[Your assignment]:
When a line in the records includes the string "SHOP", it goes into the tally; report that tally alone.

[Records provided]:
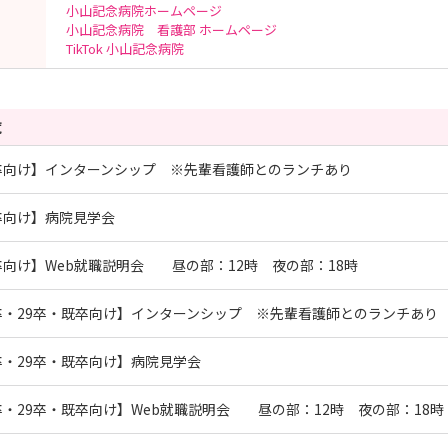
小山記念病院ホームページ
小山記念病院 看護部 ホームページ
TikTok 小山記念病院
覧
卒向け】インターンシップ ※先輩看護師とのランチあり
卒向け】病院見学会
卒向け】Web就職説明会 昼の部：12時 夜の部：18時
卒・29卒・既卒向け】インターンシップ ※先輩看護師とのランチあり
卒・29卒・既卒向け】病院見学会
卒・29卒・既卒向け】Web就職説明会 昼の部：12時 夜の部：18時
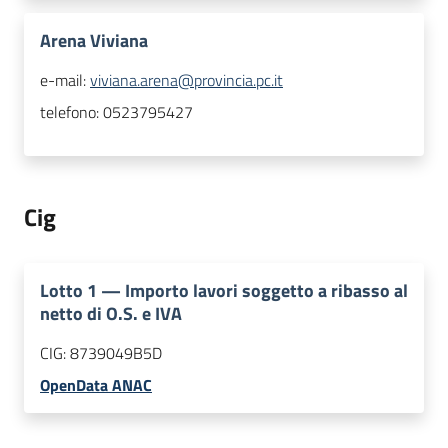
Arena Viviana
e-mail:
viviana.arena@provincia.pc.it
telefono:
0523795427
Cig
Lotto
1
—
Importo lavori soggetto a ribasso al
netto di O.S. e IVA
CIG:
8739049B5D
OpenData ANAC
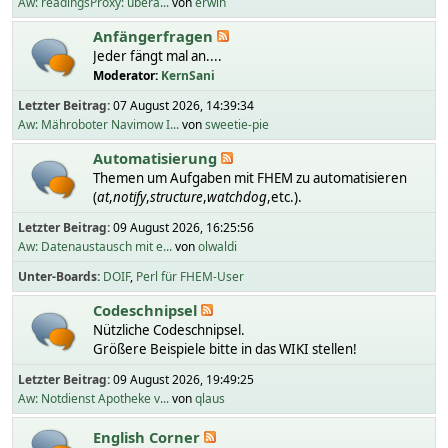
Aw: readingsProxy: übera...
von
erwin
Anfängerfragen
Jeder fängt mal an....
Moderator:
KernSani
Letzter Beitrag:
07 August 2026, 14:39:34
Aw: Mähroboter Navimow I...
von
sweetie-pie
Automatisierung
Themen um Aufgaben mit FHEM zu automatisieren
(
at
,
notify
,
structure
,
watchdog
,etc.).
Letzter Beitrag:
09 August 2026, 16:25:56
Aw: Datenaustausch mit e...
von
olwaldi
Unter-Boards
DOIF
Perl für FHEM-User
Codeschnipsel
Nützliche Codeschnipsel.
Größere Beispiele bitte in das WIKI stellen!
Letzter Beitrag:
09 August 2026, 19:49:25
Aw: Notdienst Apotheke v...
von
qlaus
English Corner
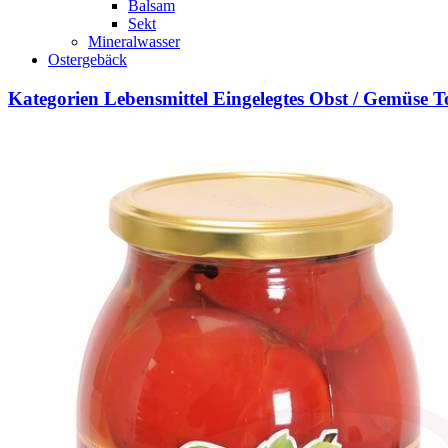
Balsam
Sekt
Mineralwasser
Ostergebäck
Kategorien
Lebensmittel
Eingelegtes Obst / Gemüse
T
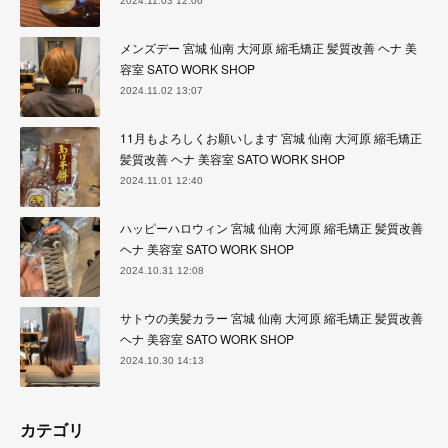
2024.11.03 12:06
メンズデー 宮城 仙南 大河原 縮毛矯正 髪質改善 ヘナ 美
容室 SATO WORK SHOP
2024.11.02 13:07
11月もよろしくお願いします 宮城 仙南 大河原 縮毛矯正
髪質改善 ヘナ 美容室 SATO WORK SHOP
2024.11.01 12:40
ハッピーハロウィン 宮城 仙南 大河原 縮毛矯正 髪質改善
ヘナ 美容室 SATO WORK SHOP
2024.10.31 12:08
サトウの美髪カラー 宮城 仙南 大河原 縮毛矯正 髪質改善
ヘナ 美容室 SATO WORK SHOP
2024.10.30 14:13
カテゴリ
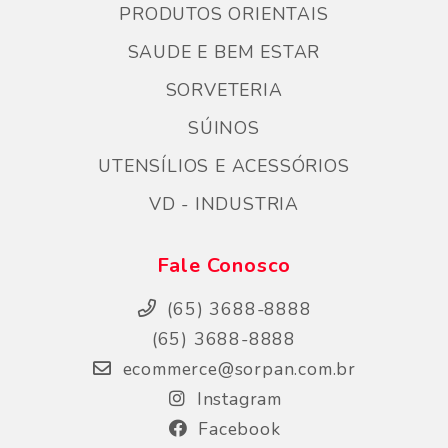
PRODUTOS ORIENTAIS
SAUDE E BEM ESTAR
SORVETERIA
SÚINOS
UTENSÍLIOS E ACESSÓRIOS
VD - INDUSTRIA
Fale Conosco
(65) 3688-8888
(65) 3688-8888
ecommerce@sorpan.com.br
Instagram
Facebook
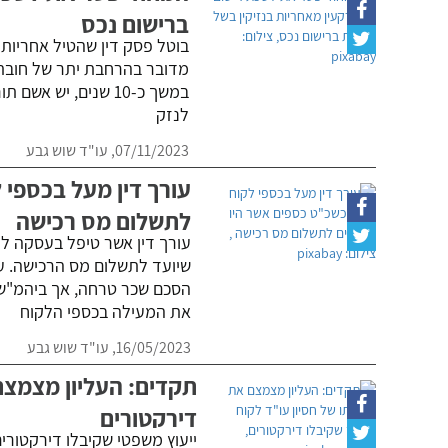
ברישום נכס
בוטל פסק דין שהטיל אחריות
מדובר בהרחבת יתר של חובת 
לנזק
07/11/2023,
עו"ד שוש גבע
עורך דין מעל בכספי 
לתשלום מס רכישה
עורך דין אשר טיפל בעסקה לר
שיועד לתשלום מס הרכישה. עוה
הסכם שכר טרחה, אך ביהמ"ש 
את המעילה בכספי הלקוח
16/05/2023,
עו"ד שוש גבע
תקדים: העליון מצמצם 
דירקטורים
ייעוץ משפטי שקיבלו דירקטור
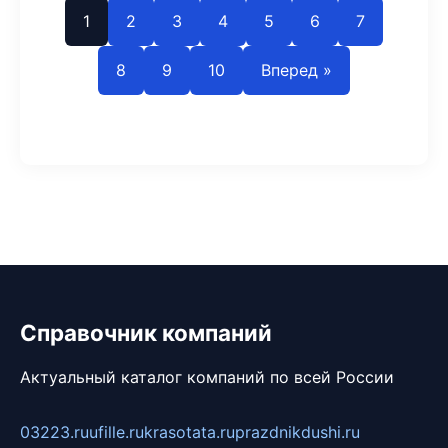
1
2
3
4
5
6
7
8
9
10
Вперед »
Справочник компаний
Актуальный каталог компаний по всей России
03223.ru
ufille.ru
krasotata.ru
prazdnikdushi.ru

[Result of this task]:
4